Supplied data:

—————

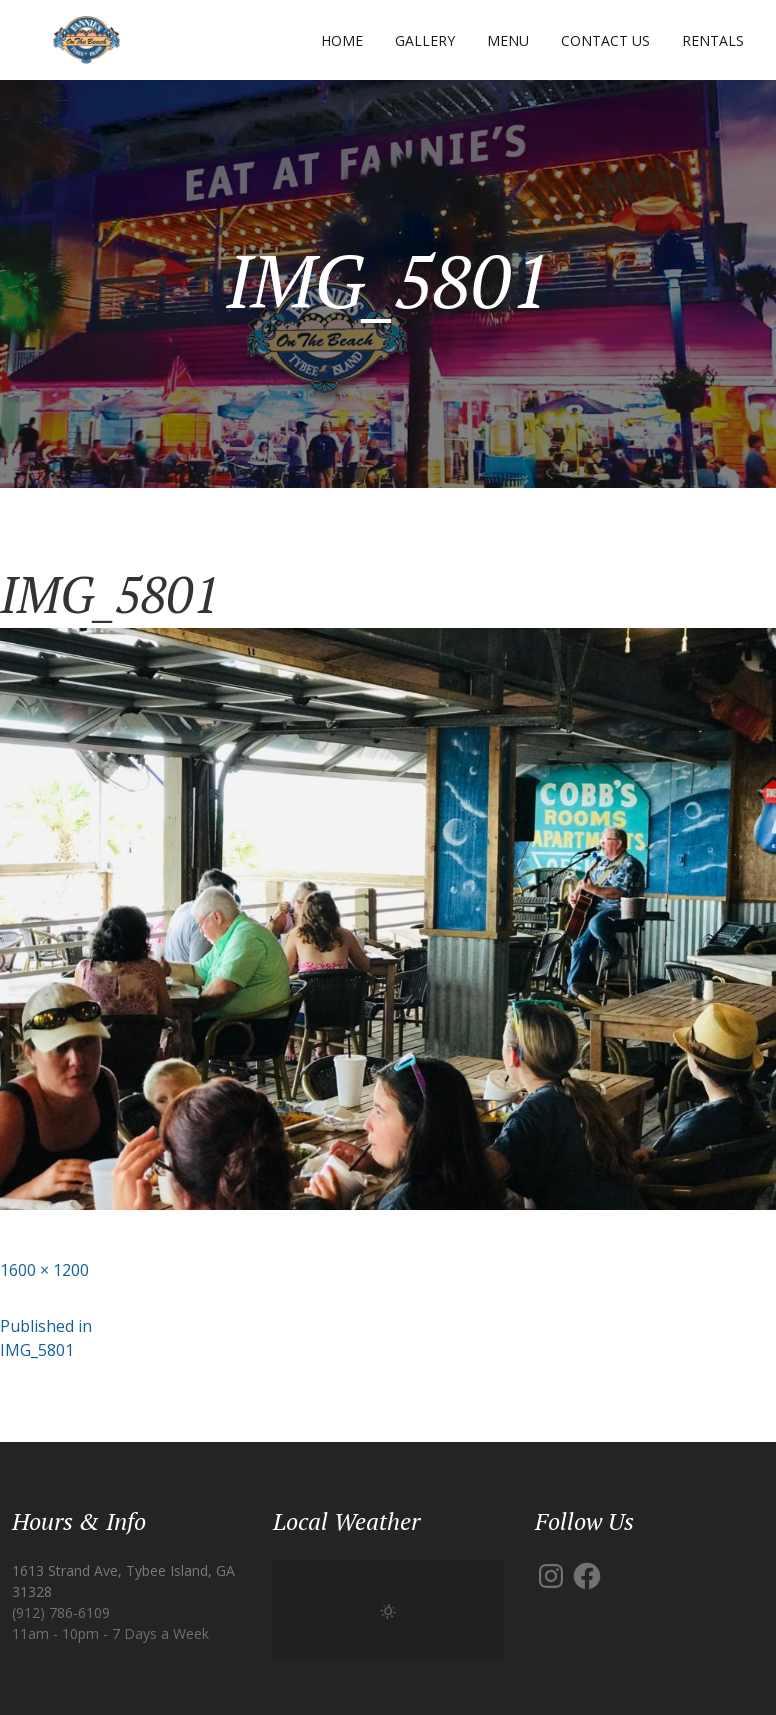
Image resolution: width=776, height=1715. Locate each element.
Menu (508, 40)
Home (342, 40)
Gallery (425, 40)
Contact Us (605, 40)
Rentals (713, 40)
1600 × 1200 (44, 1270)
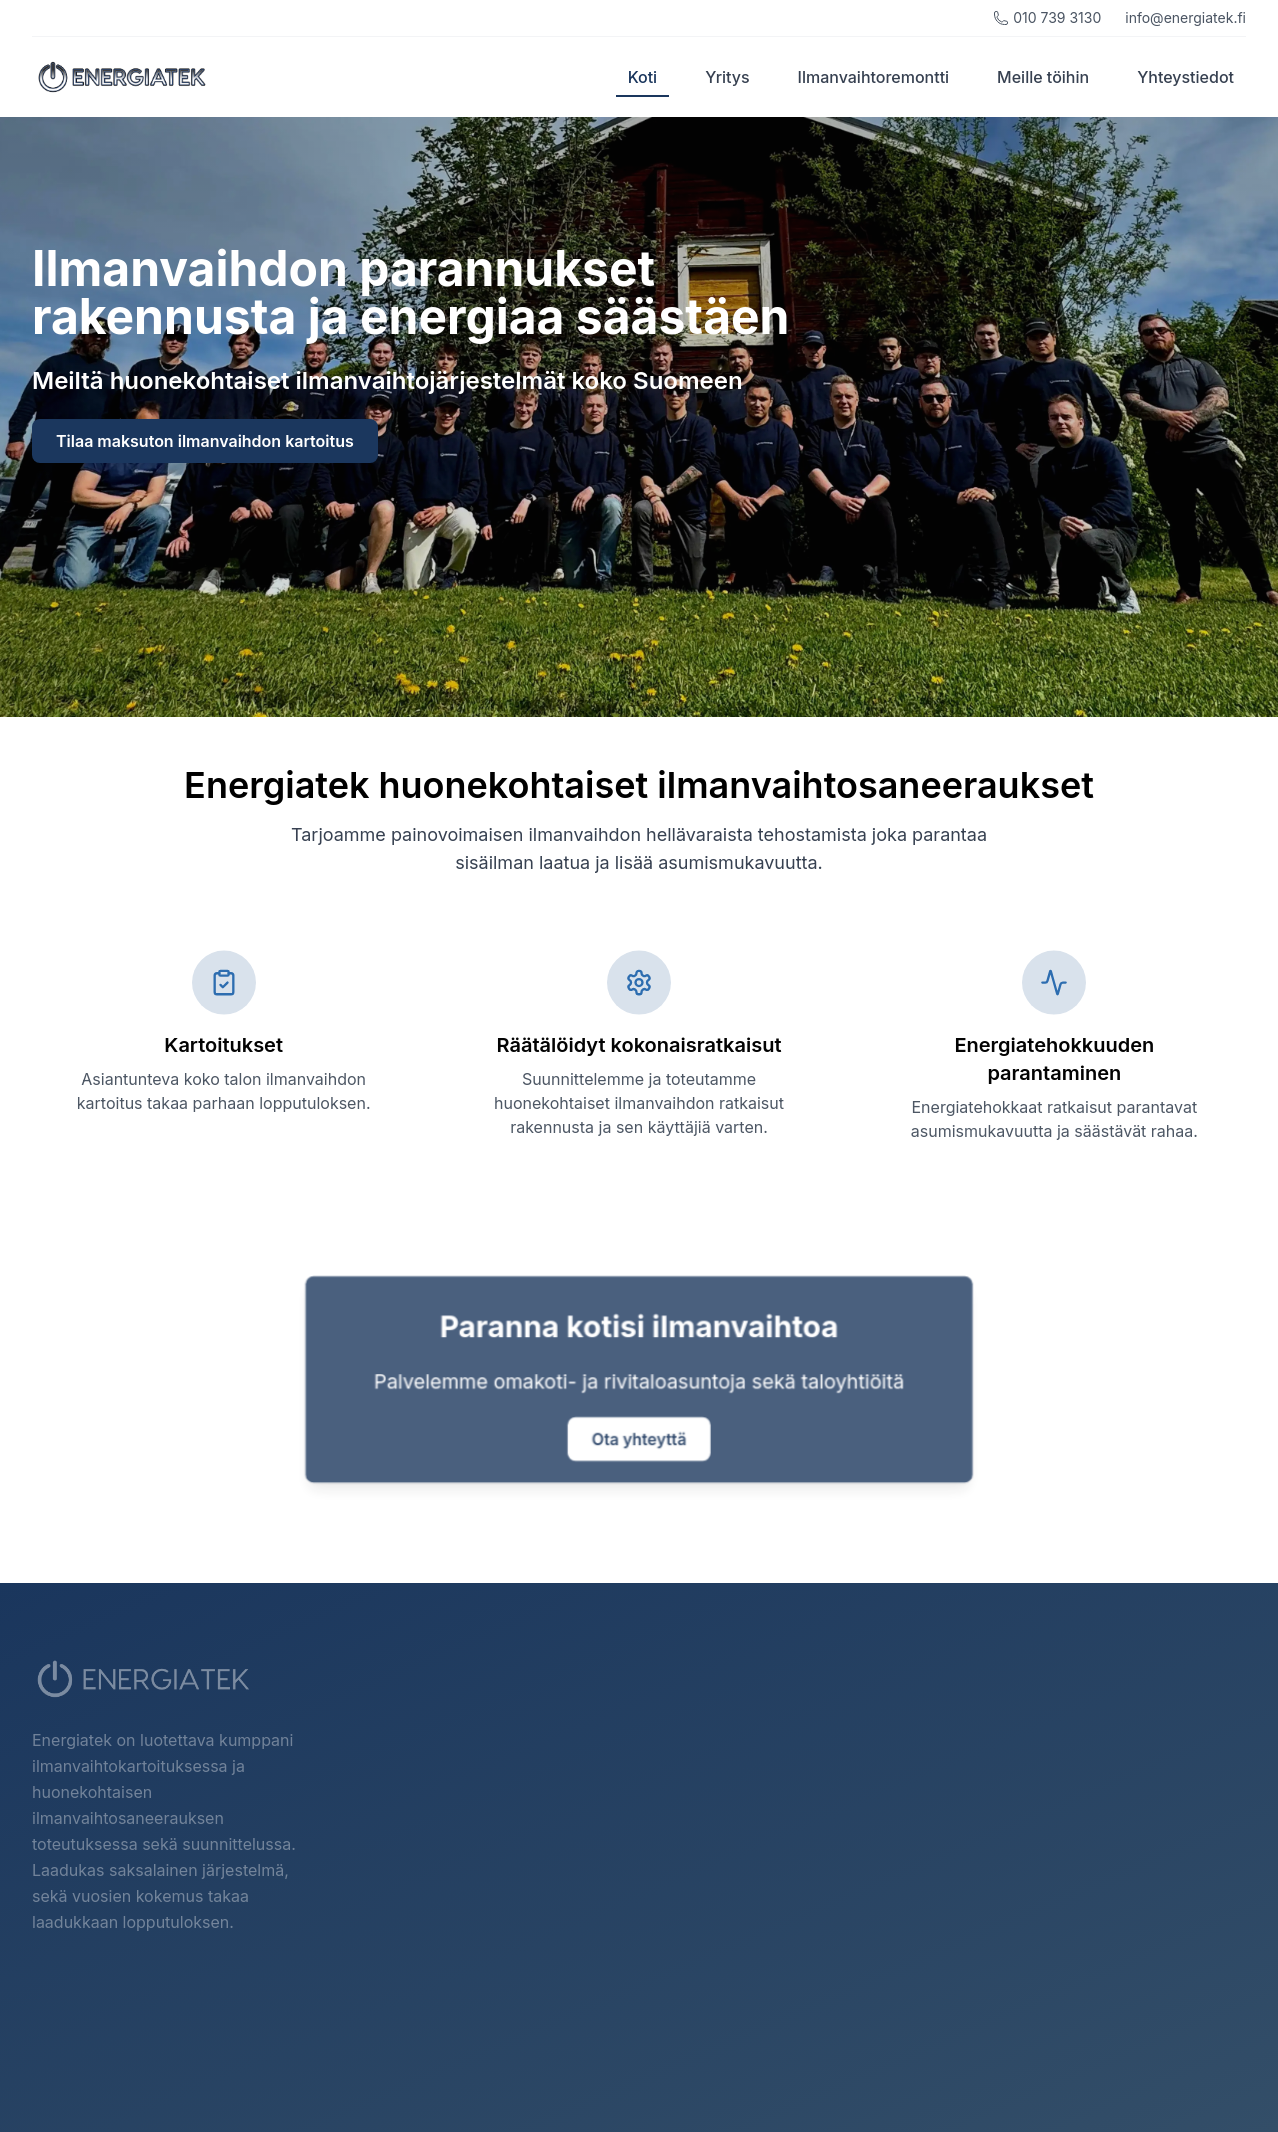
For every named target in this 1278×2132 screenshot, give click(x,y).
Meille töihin (1043, 77)
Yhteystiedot (1185, 77)
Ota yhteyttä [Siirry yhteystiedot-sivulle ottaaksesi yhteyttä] (639, 1440)
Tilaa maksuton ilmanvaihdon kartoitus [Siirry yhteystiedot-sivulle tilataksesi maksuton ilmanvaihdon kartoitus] (205, 441)
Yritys (727, 77)
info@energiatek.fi (1185, 17)
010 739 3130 (1047, 17)
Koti (643, 82)
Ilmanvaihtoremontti (874, 77)
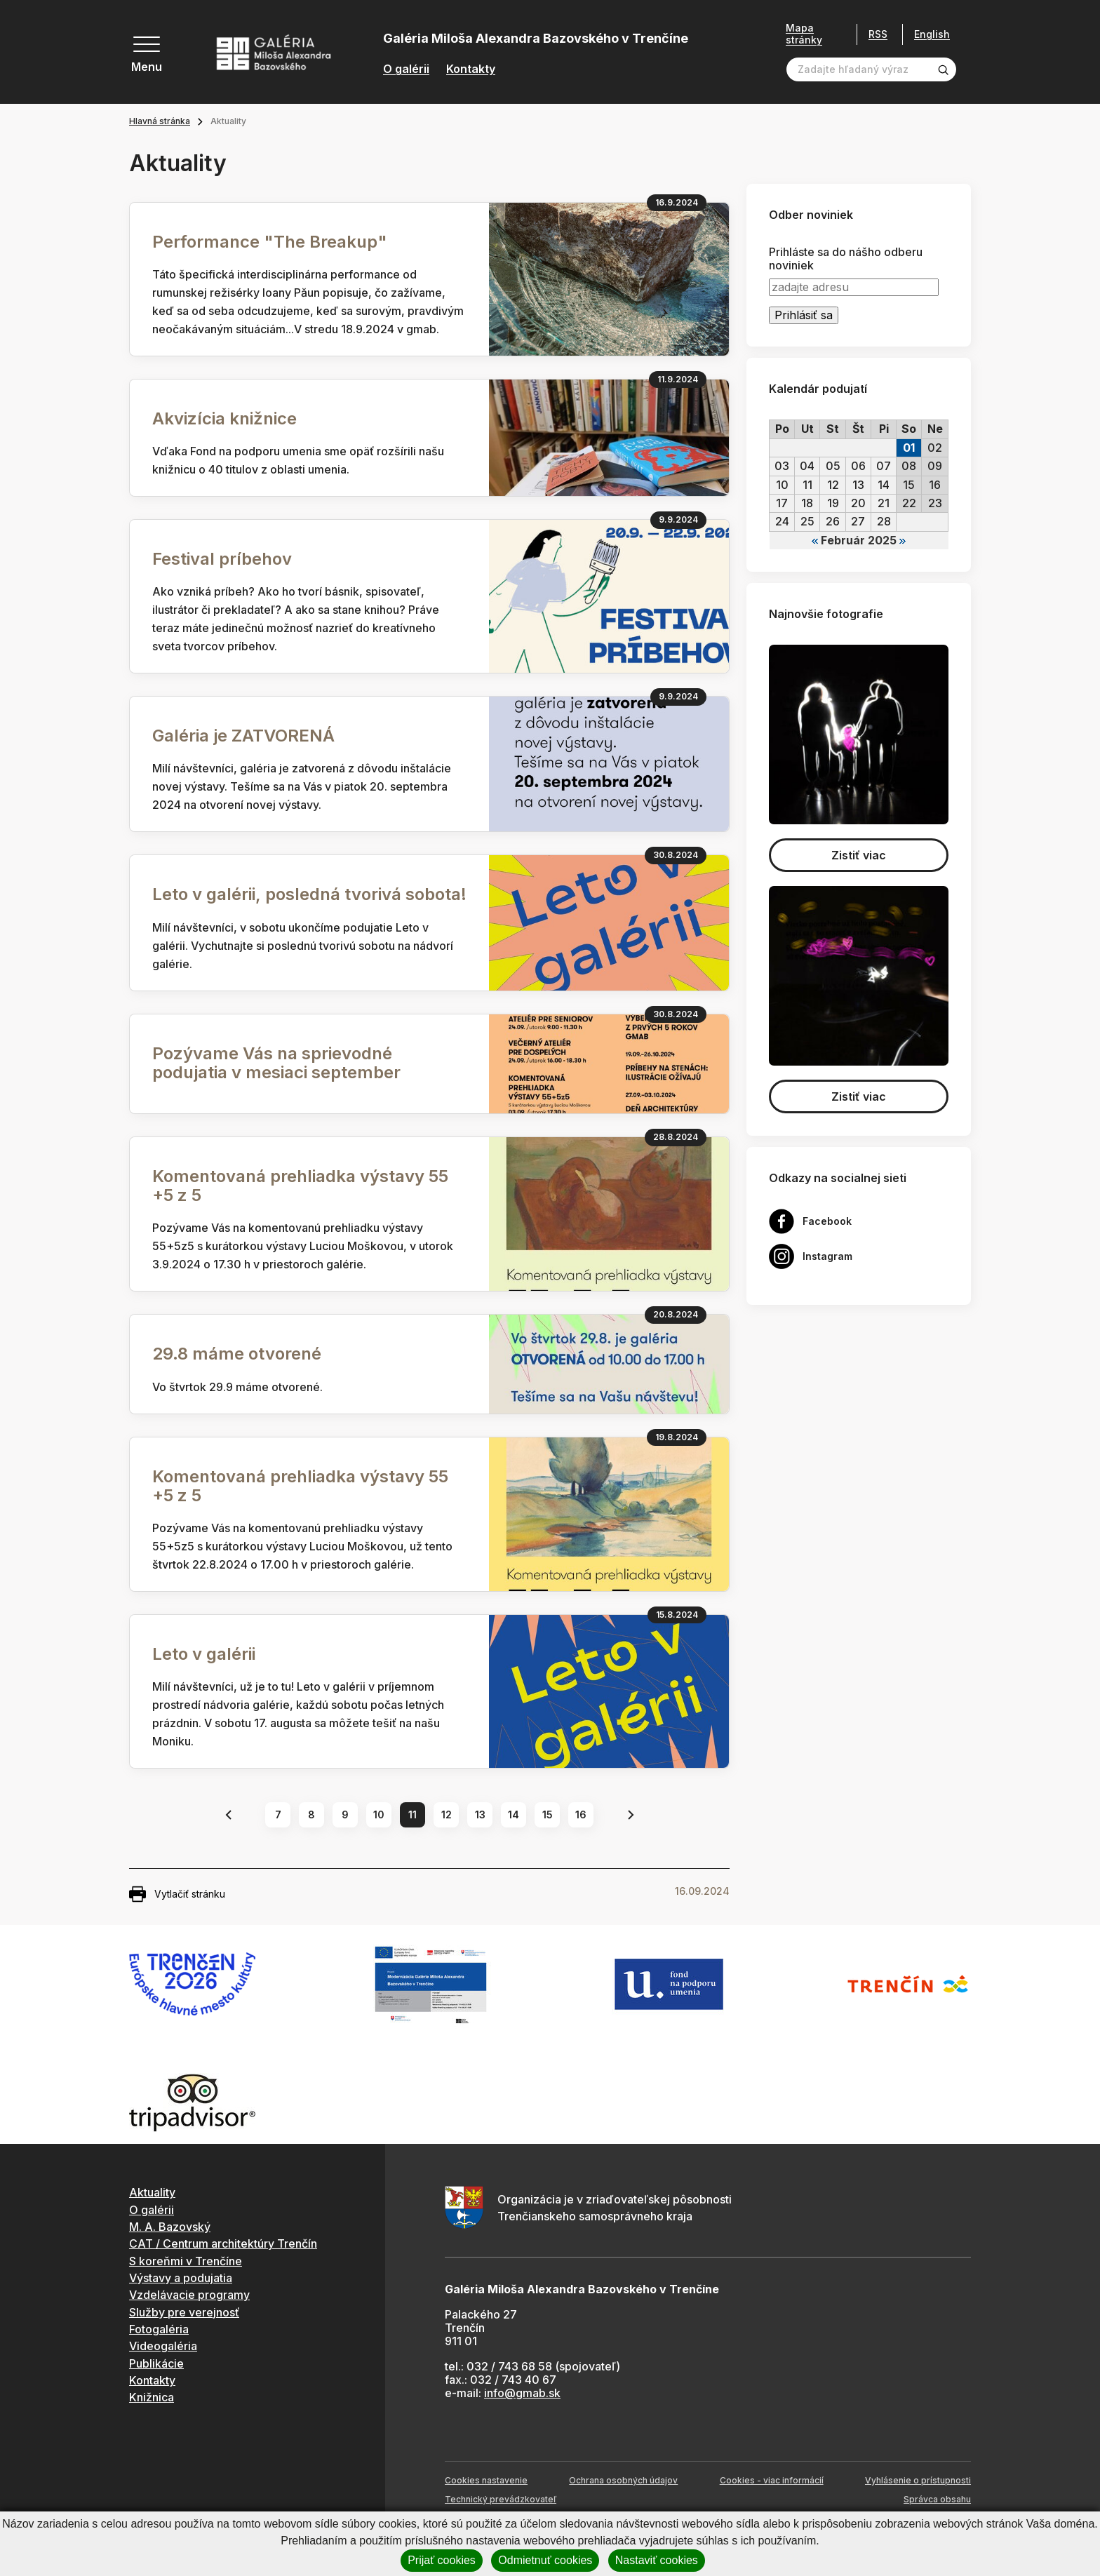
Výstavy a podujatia (180, 2278)
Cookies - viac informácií (772, 2480)
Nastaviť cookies (656, 2560)
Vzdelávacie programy (189, 2295)
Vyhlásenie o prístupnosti (918, 2480)
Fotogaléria (159, 2329)
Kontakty (470, 69)
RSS (877, 34)
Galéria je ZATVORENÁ (243, 735)
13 (480, 1814)
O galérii (406, 69)
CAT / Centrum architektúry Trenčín (223, 2243)
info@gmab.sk (522, 2393)
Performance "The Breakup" (269, 242)
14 (513, 1814)
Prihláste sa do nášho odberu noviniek (846, 259)
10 (378, 1814)
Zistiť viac (858, 855)
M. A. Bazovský (169, 2227)
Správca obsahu (937, 2499)
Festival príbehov (222, 559)
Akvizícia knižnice (224, 418)
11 (412, 1814)
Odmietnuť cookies (545, 2560)
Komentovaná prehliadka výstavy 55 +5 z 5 (300, 1185)
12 (446, 1814)
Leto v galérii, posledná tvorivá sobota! (309, 894)
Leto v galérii (203, 1654)
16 (580, 1814)
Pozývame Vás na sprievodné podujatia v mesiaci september (276, 1062)
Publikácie (156, 2363)
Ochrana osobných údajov (623, 2480)
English (932, 34)
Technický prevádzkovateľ (500, 2499)
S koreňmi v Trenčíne (185, 2261)
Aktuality (152, 2192)
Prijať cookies (442, 2560)
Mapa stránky (804, 34)
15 (547, 1814)
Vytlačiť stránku (177, 1894)
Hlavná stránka (159, 121)
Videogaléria (163, 2346)
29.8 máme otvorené (236, 1353)
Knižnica (151, 2397)
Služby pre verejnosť (184, 2312)
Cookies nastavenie (486, 2480)
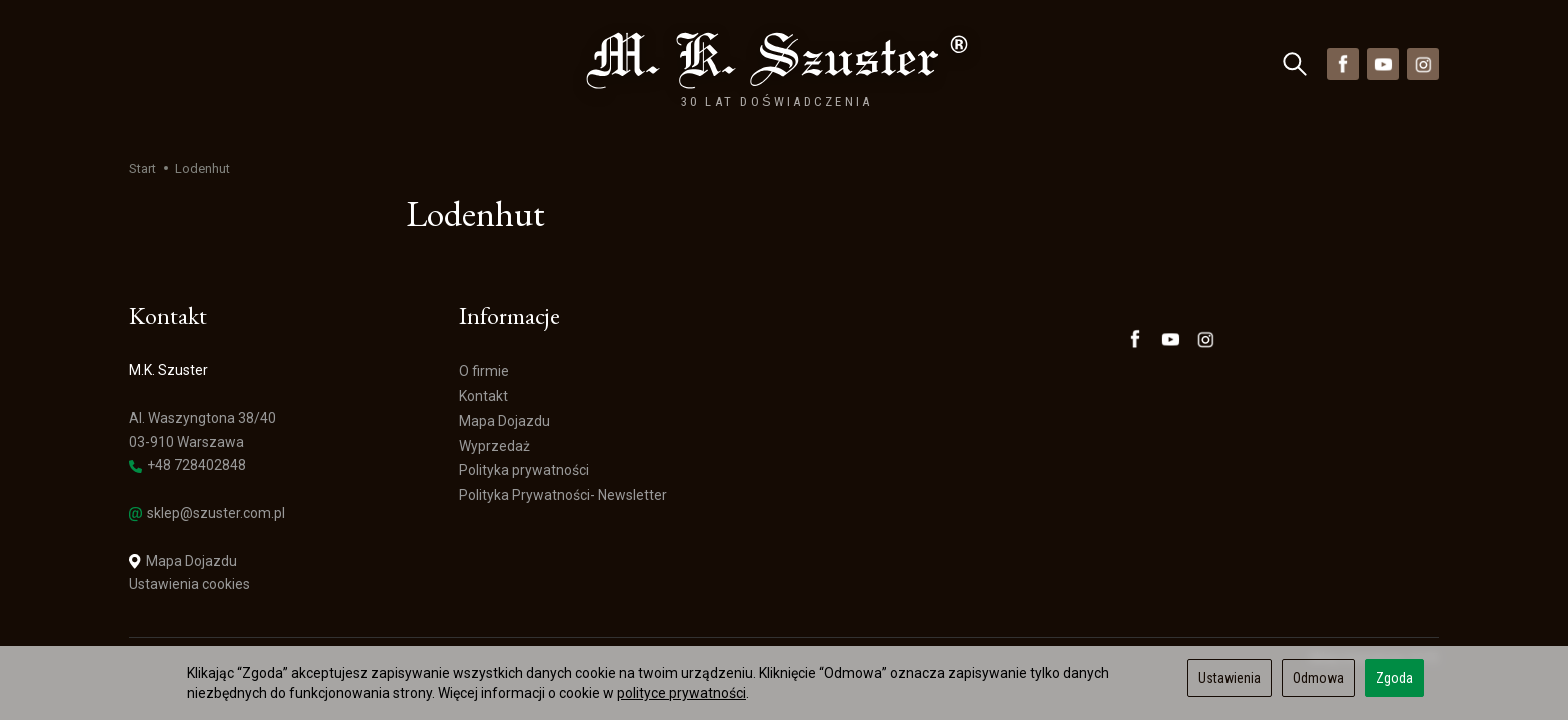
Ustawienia (1229, 678)
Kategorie (186, 63)
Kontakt (483, 396)
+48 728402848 (187, 466)
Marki (285, 63)
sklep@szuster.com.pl (207, 513)
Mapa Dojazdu (183, 561)
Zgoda (1394, 678)
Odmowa (1318, 678)
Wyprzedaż (471, 63)
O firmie (484, 371)
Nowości (371, 63)
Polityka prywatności (524, 471)
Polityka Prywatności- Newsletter (563, 495)
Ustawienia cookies (189, 584)
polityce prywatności (681, 693)
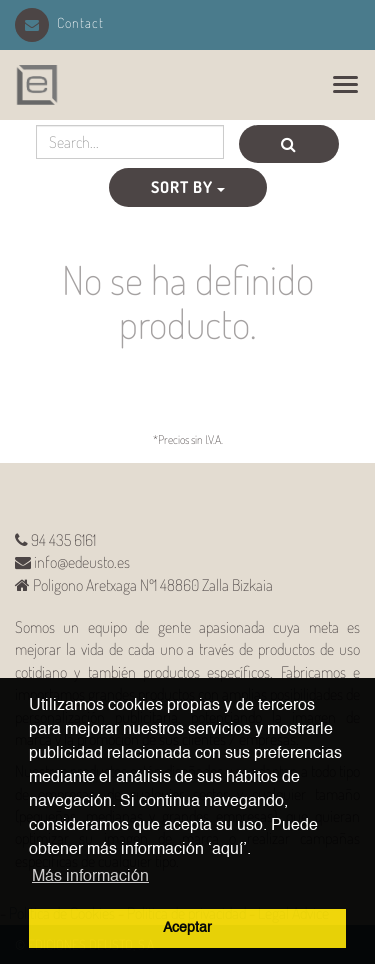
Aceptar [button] (187, 928)
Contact (59, 22)
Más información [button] (90, 877)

—————

What is being asked: Without including any picture, copy the listing above exactly and in full.

Output below:
Image resolution: width=776, height=1715. Locate each element.
Menu (508, 40)
Home (342, 40)
Gallery (425, 40)
Contact Us (605, 40)
Rentals (713, 40)
1600 × 1200 (44, 1270)
For every named target in this 1278×2132 screenshot, give click(x,y).
Meille töihin (1043, 77)
Yhteystiedot (1185, 77)
Ota yhteyttä [Siirry yhteystiedot-sivulle ottaaksesi yhteyttä] (639, 1440)
Tilaa maksuton ilmanvaihdon kartoitus [Siirry yhteystiedot-sivulle tilataksesi maksuton ilmanvaihdon kartoitus] (205, 441)
Yritys (727, 77)
info@energiatek.fi (1185, 17)
010 739 3130 (1047, 17)
Koti (643, 82)
Ilmanvaihtoremontti (874, 77)
Výstavy a podujatia (180, 2278)
Cookies - viac informácií (772, 2480)
Nastaviť cookies (656, 2560)
Vzdelávacie programy (189, 2295)
Vyhlásenie o prístupnosti (918, 2480)
Fotogaléria (159, 2329)
Kontakty (470, 69)
RSS (877, 34)
Galéria je ZATVORENÁ (243, 735)
13 (480, 1814)
O galérii (406, 69)
CAT / Centrum architektúry Trenčín (223, 2243)
info@gmab.sk (522, 2393)
Performance "The Breakup" (269, 242)
14 (513, 1814)
Prihláste sa do nášho odberu noviniek (846, 259)
10 (378, 1814)
Zistiť viac (858, 855)
M. A. Bazovský (169, 2227)
Správca obsahu (937, 2499)
Festival príbehov (222, 559)
Akvizícia knižnice (224, 418)
11 (412, 1814)
Odmietnuť cookies (545, 2560)
Komentovaná prehliadka výstavy 55 +5 z 5 (300, 1185)
12 (446, 1814)
Leto v galérii, posledná tvorivá sobota! (309, 894)
Leto v galérii (203, 1654)
16 (580, 1814)
Pozývame Vás na sprievodné podujatia v mesiaci september (276, 1062)
Publikácie (156, 2363)
Ochrana osobných údajov (623, 2480)
English (932, 34)
Technický prevádzkovateľ (500, 2499)
S koreňmi v Trenčíne (185, 2261)
Aktuality (152, 2192)
Prijať cookies (442, 2560)
Mapa stránky (804, 34)
15 (547, 1814)
Vytlačiť stránku (177, 1894)
Hlavná stránka (159, 121)
Videogaléria (163, 2346)
29.8 máme otvorené (236, 1353)
Knižnica (151, 2397)
Služby pre verejnosť (184, 2312)
Cookies nastavenie (486, 2480)
Ustawienia (1229, 678)
Kategorie (186, 63)
Kontakt (483, 396)
+48 728402848 (187, 466)
Marki (285, 63)
sklep@szuster.com.pl (207, 513)
Mapa Dojazdu (183, 561)
Zgoda (1394, 678)
Odmowa (1318, 678)
Wyprzedaż (471, 63)
O firmie (484, 371)
Nowości (371, 63)
Polityka prywatności (524, 471)
Polityka Prywatności- Newsletter (563, 495)
Ustawienia cookies (189, 584)
polityce prywatności (681, 693)
Aceptar [button] (187, 928)
Contact (59, 22)
Más información [button] (90, 877)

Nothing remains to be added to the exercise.